● **Records to process**
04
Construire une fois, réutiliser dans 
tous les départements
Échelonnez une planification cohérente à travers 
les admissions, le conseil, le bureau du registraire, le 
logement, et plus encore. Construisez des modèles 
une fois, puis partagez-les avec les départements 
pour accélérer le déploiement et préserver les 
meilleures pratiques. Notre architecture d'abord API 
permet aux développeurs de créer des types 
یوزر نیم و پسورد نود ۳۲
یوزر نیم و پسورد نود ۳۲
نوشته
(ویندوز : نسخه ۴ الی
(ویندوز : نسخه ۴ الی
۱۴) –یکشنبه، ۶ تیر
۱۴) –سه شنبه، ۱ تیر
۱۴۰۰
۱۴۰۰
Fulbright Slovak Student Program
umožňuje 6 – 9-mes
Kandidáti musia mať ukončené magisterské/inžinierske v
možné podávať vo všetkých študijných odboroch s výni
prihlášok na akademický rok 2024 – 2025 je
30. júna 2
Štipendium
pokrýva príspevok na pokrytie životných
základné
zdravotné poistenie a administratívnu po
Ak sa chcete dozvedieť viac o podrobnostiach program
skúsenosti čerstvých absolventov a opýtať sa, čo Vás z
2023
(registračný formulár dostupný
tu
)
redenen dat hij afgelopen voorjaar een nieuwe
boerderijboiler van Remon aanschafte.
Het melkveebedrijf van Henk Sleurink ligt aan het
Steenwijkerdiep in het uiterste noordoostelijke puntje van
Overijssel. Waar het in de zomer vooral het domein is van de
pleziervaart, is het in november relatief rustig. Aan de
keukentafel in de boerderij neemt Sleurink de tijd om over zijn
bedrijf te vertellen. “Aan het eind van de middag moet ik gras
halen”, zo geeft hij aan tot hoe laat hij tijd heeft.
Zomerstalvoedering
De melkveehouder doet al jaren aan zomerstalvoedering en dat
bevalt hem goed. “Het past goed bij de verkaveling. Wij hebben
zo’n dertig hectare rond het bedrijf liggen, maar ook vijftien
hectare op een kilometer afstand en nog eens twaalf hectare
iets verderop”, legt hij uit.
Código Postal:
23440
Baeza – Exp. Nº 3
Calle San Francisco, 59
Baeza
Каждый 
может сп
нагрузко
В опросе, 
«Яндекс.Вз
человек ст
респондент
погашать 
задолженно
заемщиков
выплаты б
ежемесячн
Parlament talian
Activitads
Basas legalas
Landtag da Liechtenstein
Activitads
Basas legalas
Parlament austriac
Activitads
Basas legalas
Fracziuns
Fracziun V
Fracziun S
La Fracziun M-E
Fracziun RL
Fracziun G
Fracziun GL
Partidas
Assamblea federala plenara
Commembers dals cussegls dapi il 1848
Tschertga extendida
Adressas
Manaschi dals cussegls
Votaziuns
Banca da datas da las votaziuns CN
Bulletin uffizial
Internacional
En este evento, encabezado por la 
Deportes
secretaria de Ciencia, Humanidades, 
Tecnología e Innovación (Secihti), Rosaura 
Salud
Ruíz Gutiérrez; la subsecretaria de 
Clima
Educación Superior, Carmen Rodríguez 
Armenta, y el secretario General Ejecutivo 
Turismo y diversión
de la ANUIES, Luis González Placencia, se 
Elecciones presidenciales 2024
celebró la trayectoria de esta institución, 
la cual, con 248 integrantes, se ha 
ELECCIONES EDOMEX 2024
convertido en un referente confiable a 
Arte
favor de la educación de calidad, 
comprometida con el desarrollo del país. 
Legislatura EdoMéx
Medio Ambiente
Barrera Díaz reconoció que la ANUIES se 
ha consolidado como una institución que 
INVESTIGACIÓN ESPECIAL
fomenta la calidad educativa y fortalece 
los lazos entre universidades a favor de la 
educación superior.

...

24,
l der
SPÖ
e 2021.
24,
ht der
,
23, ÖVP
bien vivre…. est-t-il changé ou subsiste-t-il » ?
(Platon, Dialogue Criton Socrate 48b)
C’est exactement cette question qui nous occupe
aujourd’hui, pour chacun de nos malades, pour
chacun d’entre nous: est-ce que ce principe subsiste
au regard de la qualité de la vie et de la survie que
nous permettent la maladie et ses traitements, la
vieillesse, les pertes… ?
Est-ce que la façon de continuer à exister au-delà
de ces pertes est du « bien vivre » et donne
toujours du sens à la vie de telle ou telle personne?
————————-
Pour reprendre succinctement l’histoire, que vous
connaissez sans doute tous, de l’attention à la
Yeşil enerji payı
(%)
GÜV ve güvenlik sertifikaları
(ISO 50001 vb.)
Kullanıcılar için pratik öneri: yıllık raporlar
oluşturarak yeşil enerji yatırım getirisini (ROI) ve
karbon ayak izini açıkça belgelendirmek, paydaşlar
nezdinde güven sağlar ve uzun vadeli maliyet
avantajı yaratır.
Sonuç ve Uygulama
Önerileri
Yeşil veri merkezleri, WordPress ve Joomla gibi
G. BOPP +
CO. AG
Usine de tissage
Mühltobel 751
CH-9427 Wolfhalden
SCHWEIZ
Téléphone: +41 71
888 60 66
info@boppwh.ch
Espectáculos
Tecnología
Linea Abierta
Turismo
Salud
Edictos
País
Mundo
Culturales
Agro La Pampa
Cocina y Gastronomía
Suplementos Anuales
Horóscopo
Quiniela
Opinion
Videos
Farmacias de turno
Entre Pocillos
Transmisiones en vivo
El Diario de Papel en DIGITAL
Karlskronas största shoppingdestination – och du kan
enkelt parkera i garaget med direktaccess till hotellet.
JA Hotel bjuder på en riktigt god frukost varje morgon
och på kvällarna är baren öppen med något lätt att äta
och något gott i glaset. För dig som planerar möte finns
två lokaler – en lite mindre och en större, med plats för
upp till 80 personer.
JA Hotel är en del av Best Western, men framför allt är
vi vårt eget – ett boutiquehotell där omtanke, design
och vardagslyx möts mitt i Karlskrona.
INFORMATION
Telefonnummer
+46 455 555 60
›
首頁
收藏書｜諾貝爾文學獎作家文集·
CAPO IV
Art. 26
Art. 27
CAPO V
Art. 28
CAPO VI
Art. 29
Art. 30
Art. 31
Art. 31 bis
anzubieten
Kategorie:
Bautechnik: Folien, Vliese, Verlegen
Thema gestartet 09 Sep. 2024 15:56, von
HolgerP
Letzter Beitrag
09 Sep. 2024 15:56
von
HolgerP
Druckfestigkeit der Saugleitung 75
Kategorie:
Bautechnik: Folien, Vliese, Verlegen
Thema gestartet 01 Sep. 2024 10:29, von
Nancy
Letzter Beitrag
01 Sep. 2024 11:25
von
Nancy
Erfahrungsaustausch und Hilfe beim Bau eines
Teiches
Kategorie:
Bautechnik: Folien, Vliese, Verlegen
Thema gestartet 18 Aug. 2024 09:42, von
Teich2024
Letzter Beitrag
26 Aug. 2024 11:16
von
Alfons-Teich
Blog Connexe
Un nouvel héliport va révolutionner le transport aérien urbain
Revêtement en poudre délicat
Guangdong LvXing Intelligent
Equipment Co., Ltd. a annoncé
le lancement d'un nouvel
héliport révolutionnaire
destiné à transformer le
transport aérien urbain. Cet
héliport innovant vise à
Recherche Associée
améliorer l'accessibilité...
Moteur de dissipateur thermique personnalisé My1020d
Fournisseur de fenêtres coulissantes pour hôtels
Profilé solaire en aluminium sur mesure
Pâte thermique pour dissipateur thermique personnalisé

--

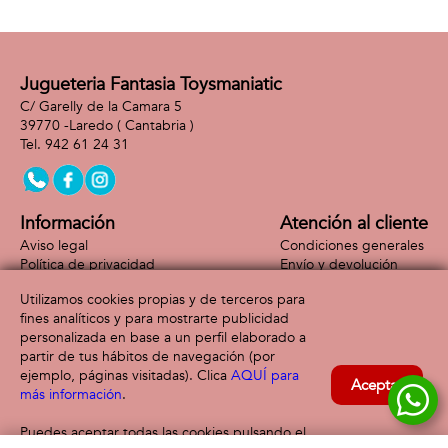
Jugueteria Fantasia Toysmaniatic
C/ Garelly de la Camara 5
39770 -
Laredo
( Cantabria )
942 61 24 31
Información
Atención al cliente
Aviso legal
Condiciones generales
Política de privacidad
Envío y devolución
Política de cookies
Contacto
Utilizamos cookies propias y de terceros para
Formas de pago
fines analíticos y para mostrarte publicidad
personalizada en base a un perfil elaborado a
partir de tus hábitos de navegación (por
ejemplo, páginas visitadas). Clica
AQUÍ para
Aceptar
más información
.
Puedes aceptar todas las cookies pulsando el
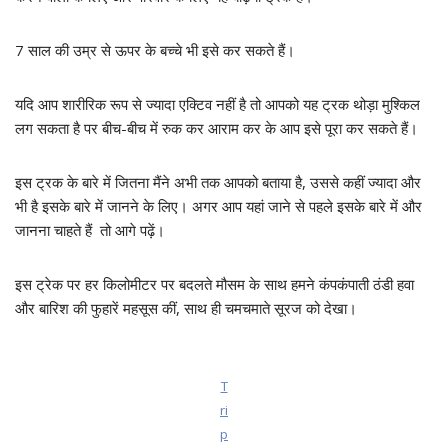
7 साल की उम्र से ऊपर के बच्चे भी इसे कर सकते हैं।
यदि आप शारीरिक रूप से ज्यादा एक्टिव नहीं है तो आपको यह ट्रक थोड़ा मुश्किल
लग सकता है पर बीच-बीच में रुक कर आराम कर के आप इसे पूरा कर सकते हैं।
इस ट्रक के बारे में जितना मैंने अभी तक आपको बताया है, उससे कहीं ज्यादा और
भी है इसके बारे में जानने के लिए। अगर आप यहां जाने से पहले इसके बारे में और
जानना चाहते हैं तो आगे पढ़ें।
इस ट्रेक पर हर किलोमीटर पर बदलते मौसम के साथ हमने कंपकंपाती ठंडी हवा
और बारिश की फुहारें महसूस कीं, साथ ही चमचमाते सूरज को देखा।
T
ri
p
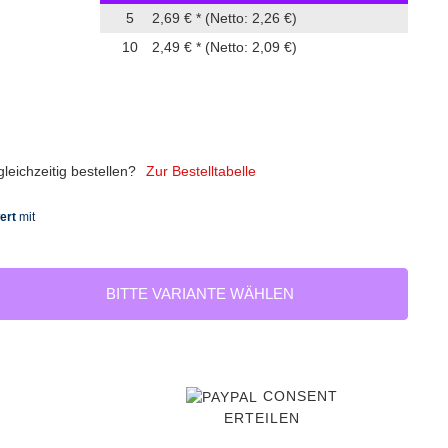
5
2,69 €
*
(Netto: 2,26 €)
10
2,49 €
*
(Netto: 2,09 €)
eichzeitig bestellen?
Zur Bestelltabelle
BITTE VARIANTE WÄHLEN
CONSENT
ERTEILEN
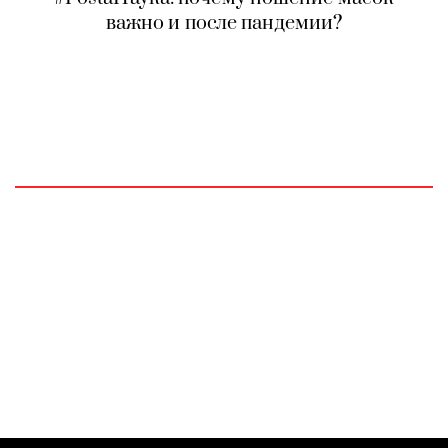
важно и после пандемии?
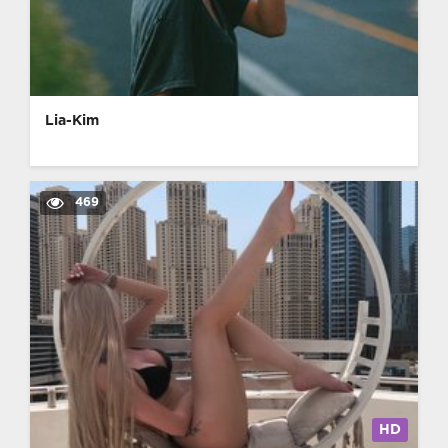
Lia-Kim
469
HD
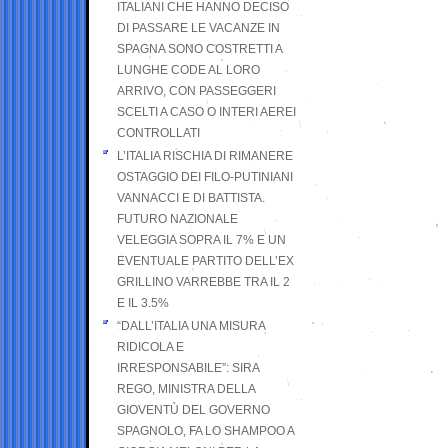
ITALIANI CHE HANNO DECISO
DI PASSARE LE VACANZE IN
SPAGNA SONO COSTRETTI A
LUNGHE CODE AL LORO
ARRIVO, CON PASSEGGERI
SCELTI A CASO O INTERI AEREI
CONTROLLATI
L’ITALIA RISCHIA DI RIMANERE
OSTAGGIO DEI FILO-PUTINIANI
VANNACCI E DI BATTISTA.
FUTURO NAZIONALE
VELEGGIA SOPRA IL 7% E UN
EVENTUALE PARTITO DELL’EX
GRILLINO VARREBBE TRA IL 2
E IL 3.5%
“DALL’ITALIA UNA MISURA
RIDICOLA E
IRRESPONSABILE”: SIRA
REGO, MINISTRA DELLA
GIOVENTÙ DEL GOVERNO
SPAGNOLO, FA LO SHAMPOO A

● **What you need to do**
Your answer should consist solely of the lines above from the line with "avantajı yaratır." to the line with "JA Hotel bjuder", both included, reproduced exactly.

● **Written answer**
avantajı yaratır.
Sonuç ve Uygulama
Önerileri
Yeşil veri merkezleri, WordPress ve Joomla gibi
G. BOPP +
CO. AG
Usine de tissage
Mühltobel 751
CH-9427 Wolfhalden
SCHWEIZ
Téléphone: +41 71
888 60 66
info@boppwh.ch
Espectáculos
Tecnología
Linea Abierta
Turismo
Salud
Edictos
País
Mundo
Culturales
Agro La Pampa
Cocina y Gastronomía
Suplementos Anuales
Horóscopo
Quiniela
Opinion
Videos
Farmacias de turno
Entre Pocillos
Transmisiones en vivo
El Diario de Papel en DIGITAL
Karlskronas största shoppingdestination – och du kan
enkelt parkera i garaget med direktaccess till hotellet.
JA Hotel bjuder på en riktigt god frukost varje morgon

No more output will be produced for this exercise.